Arthur Villordon*, Simon Gichuki, Heneriko Kulembeka, Simon C. Jeremiah, and Don LaBonte
Africa represents a unique secondary site of genetic diversity for the sweetpotato [Ipomoea batatas (L.) Lam.]. Despite the genetic resources available for sweetpotato breeding and cultivar selection, regional conflicts and adverse weather in the last two decades have accelerated the risk of germplasm loss, particularly in East and Central Africa. A cooperative research project is currently underway to assess genetic diversity as well as help conserve sweetpotato germplasm in East Africa. One of the tools that are currently being used is a web-accessible GIS database that enables access to spatial and temporal data by project investigators and other stakeholders. Although proprietary methods are available for delivering GIS data through web interfaces, these methods often require expensive licensing agreements.

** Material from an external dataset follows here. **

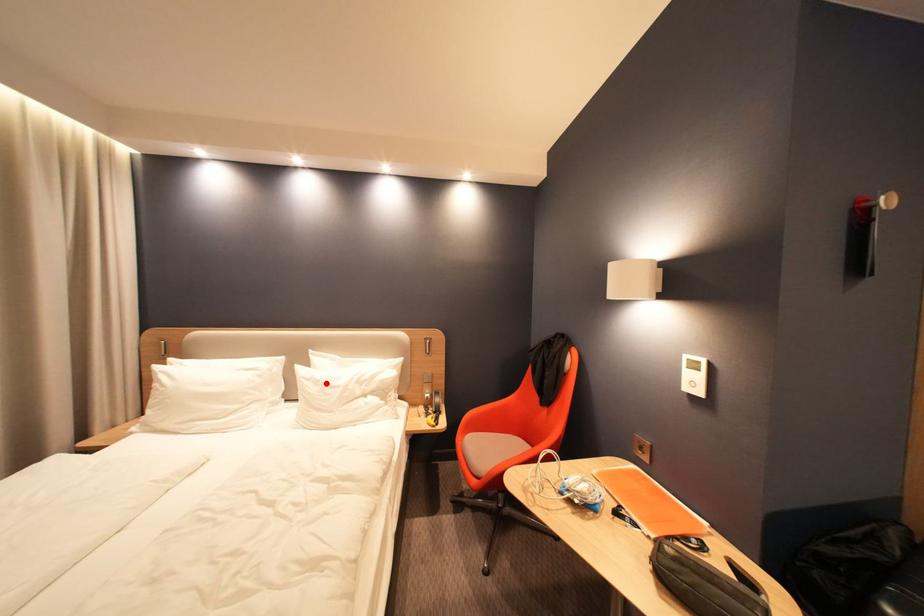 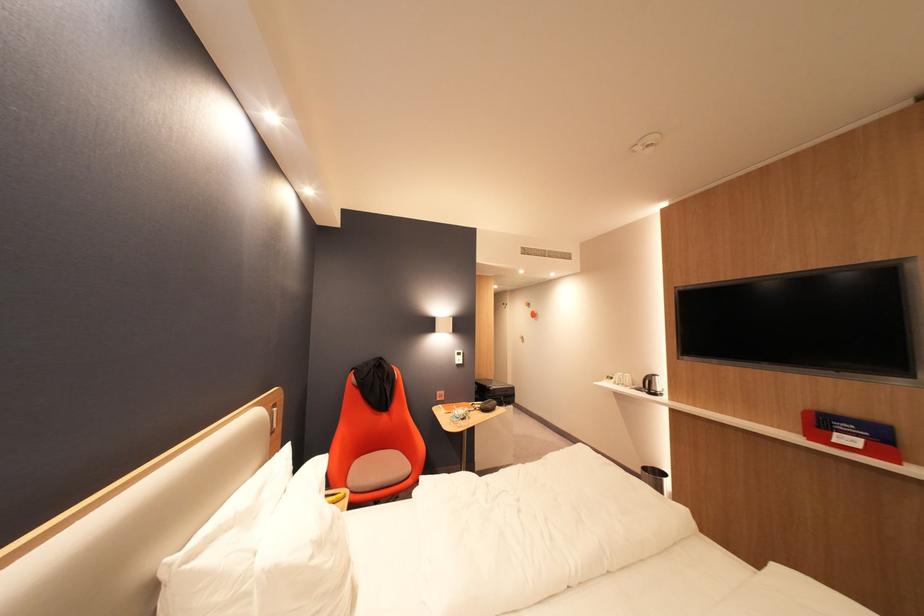 Find the pixel in the second image that matches the highlighted location in the first image.

(330, 545)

The use of ALOV Map, a freely available Java® application for publishing vector and raster maps, along with basemaps and other thematic maps downloaded from publicly accessible web sites, helped provide the framework for a web-accessible GIS database. DIVA-GIS, a free desktop based GIS software was used to generate shapefiles as well as preview files prior to uploading. This demonstrates that the availability of publicly available software requiring minimal or flexible licensing costs provide a cost-effective alternative to institutions that are considering access to GIS databases via a web-accessible interface. We describe procedures, software, and other applications that we used to develop a publicly accessible web interface to a GIS database of sweetpotato germplasm collections in Kenya and Tanzania.